Vier baugleiche Dreifamilien-Häuser stehen in einer Reihe in der Straße "In der Huf" im Morbacher Neubaugebiet. Von hier hat man einen schönen Blick ins Tal, auf die Morbacher Kirche und die Hunsrückhöhen. Rechts steht unübersehbar eine gigantische Fabrikhalle. In einem überdachten Unterstand zwischen dem zweiten und dritten Haus ist ein Toyota Corolla geparkt. Am Heckfenster klebt ein mit einem lustigen Elefanten verziertes "Vorfahrt achten"-Schildchen, auf den ein Jungenname geschrieben steht. Der Junge, der diesen Namen trug, ist nur viereinhalb Monate alt geworden.
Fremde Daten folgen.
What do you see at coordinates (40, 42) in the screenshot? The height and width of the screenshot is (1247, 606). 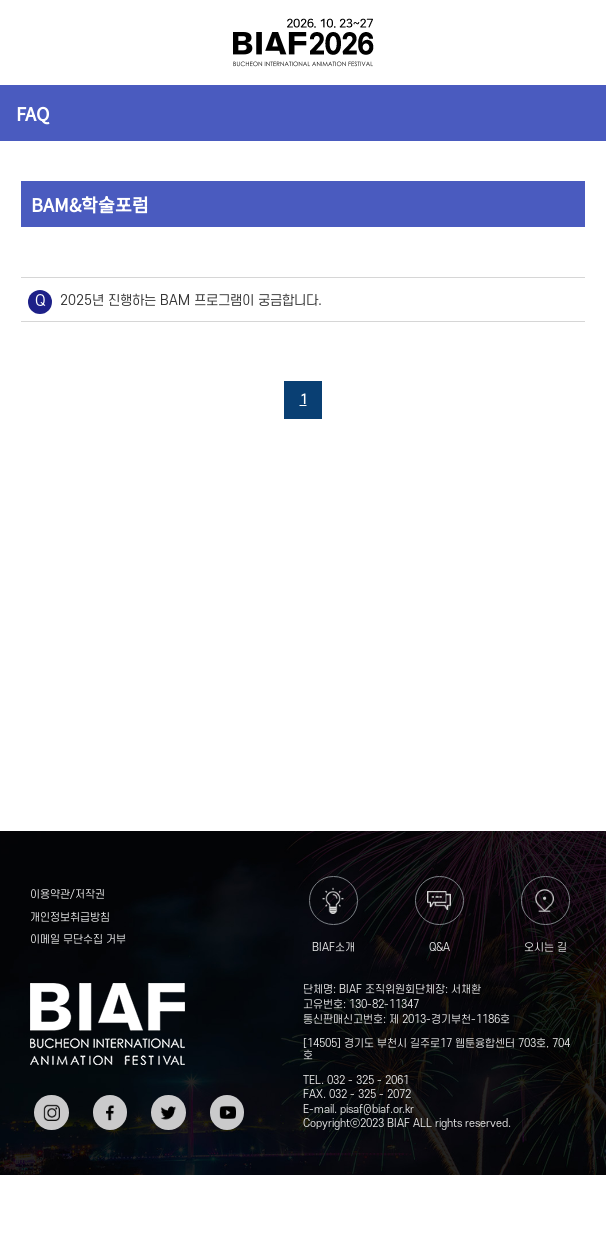 I see `전체보기` at bounding box center [40, 42].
Seine 26-jährige Mutter hat gestern gestanden, ihn in der Badewanne ertränkt zu haben.

Die Familie stammt aus Kasachstan, wohnt aber bereits seit mehreren Jahren in Morbach. Der Vater arbeitet in einem großen örtlichen Unternehmen, der achtjährige Sohn geht in die Grundschule.

Fast alle Bewohner der Mietshäuser stammen aus Russland oder Kasachstan. Auch eine Familie, die vor vier Jahren in die Wohnung im Erdgeschoss des Hauses gezogen ist. Was sich in der Wohnung über ihnen, vermutlich am Dienstagmorgen, ereignet hat, können sie noch nicht wirklich fassen.
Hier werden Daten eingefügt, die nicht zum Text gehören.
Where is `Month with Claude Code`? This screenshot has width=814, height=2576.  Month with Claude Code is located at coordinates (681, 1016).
Der 14-jährige Sohn der Nachbarn hat am späten Montagabend gegen 23 Uhr einen lauten Schrei gehört. "Ich habe deutlich gehört, wie einer ganz laut ,Mama’ geschrieen hat." Am Dienstag fuhren dann morgens Polizeiautos und ein Krankenwagen vor. Später ein Leichenwagen. "Dann haben wir erfahren, dass das Baby tot ist", sagt der Junge. Sein Vater sagt: "Als ich gehört habe, was passiert ist, habe ich geweint." Zum Vater des getöteten Säuglings habe er Kontakt gehabt, zu der Mutter kaum. "Er ist in Ordnung, die Mutter ist sehr seltsam", sagt er.
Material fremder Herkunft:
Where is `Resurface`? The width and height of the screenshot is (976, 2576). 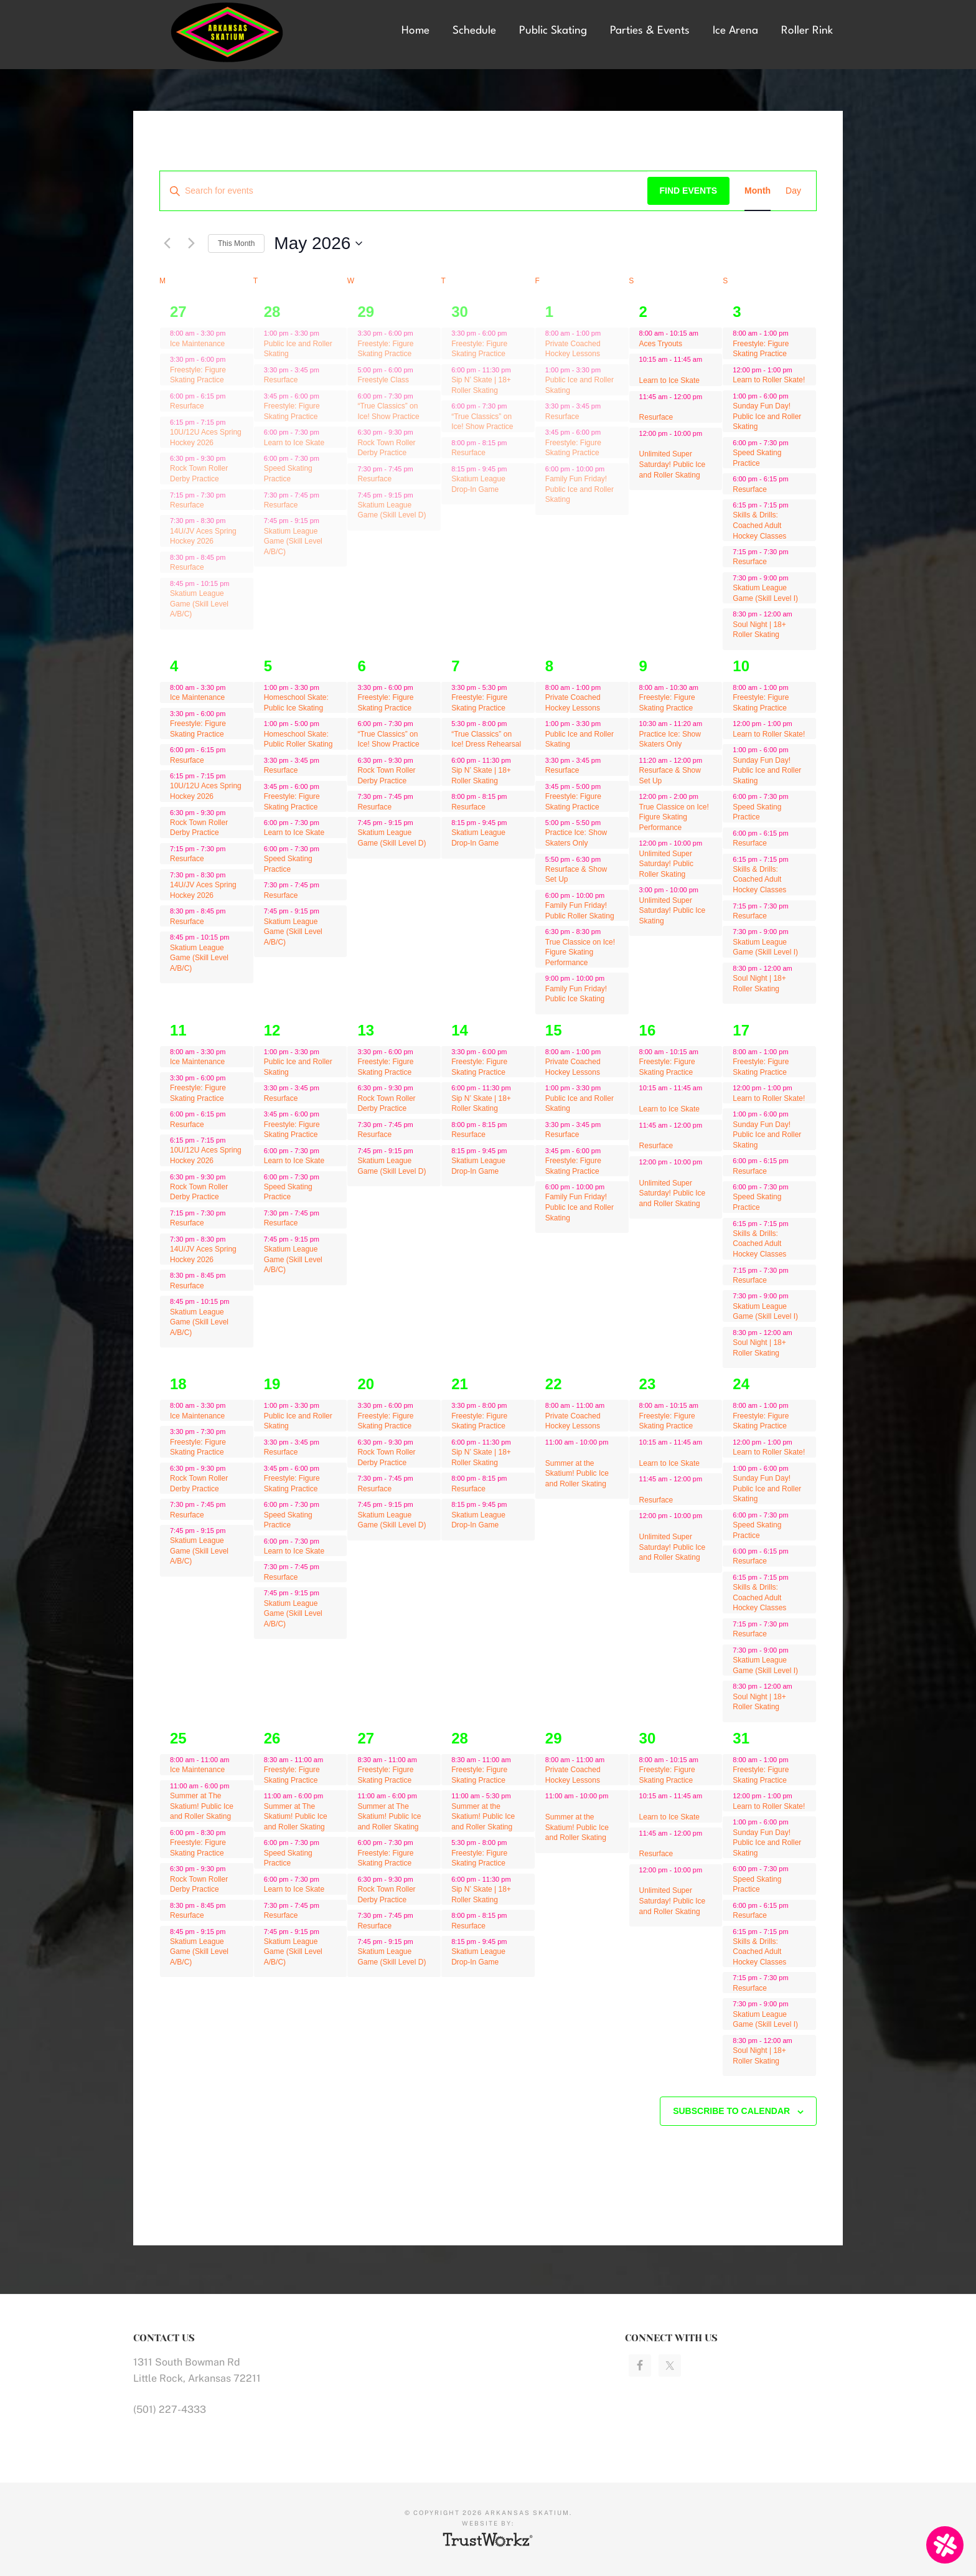
Resurface is located at coordinates (187, 406).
"Schwierige familiäre Situation"

Ein älterer Mann, der ein paar Häuser weiter wohnt, weiß erst seit einer halben Stunde von der schrecklichen Tat. "Das gibt’s doch nicht", sagt er. Dann überlegt er einen Moment: "Ja, jetzt weiß ich, wer das war. Ich habe die Frau gelegentlich mit dem Kinderwagen gesehen." Ein anderer ist zu Besuch in der Siedlung. Er erfährt erst jetzt von der unfassbaren Tat, die sich in dem Haus schräg gegenüber ereignet hat. "Ich habe selbst drei Enkelkinder. Mir läuft es eiskalt den Rücken herunter", sagt der Mann mit leiser Stimme. Viele Nachbarn, die in einem der vier Mietshäuser wohnen, wollen nichts sagen. "Das alles ist schon schlimm genug", antwortet eine Frau über die Sprechanlage. Unterdessen untersuchen zwei Kripobeamte die rund 90 Quadratmeter große Wohnung. Sie sichern Spuren und machen Fotos. Auch im Badezimmer macht einer der Beamten Aufnahmen. Warum die Frau ihr Baby in der Badewanne ertränkt hat, versucht die Staatsanwaltschaft nun zu klären. Es heißt, das Tatmotiv liege in einer "schwierigen familiären Situation". Die Nachbarn können dazu nichts sagen.